On voudrait à la fois pouvoir l’honorer et, en même temps, si on en avait toujours connaissance, ce serait insupportable. J’avais envie d’explorer cette ambiguïté : des dernières fois désirées, redoutées, organisées. Voilà le charme du temps, à la fois merveilleux et précieux, qui file et nous laisse dépossédés.

Il existe selon vous trois types de dernière fois, est-ce que vous pourriez les détailler ?
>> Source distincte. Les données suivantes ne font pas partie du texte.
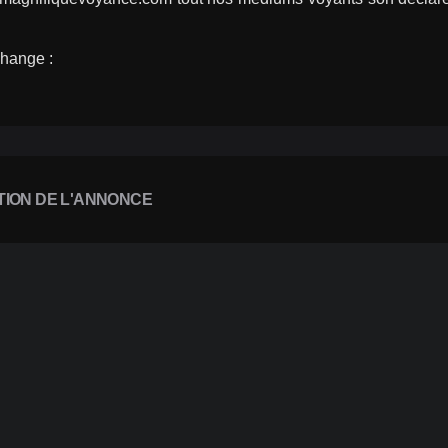
ange : 
TION DE L'ANNONCE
S.G. : Il y a les dernières fois que nous préparons, qu’il s’agisse d’un adieu à un lieu, un départ à la retraite ou le deuil d’un être qu’il faut accompagner. Je me demande s’il est vraiment possible d’anticiper complètement cet instant. Concernant les êtres, je ne le crois pas car il y a toujours une part du vécu qui échappe à notre imagination, surtout quand il s’agit de la mort. Puis les dernières fois que nous subissons et qui donnent une impression de dépossession comme de fracas. Se trouver quitté par un ami ou un amour, subir une disparition, sinon une mort soudaine. Enfin, les dernières fois que nous décrétons par la volonté et qui représentent un horizon de délivrance. Est-il vraiment possible de décréter que c’est la dernière fois pour que ce soit le cas ? Je ne le pense pas. Les dépendances et l’emprise ne s’évanouissent pas par le volontarisme.

Dire « C’est fini » ne suffit pas ?

S.G. : Non, cela ne met pas fin à nos désirs, à ce qui nous obsède, à ce qui est entêtant. Car ce que nous vivons et éprouvons dans le temps est de nature processuelle. Pour nous encourager, nous prenons un décret pour essayer de mettre de l’ordre dans notre vie, une sorte de balise temporelle. En réalité, le temps de la vie et celui des sentiments ne se déroulent pas selon nos découpes. Le temps est de nature continue mais aussi hétérogène : chaque moment est de nature différente, riche d’imprévisible. Le passé, le présent et le futur s’entremêlent, s’enchevêtrent comme une mélodie vivante, organique. C’est cela, la durée, et non nos séquençages intellectuels.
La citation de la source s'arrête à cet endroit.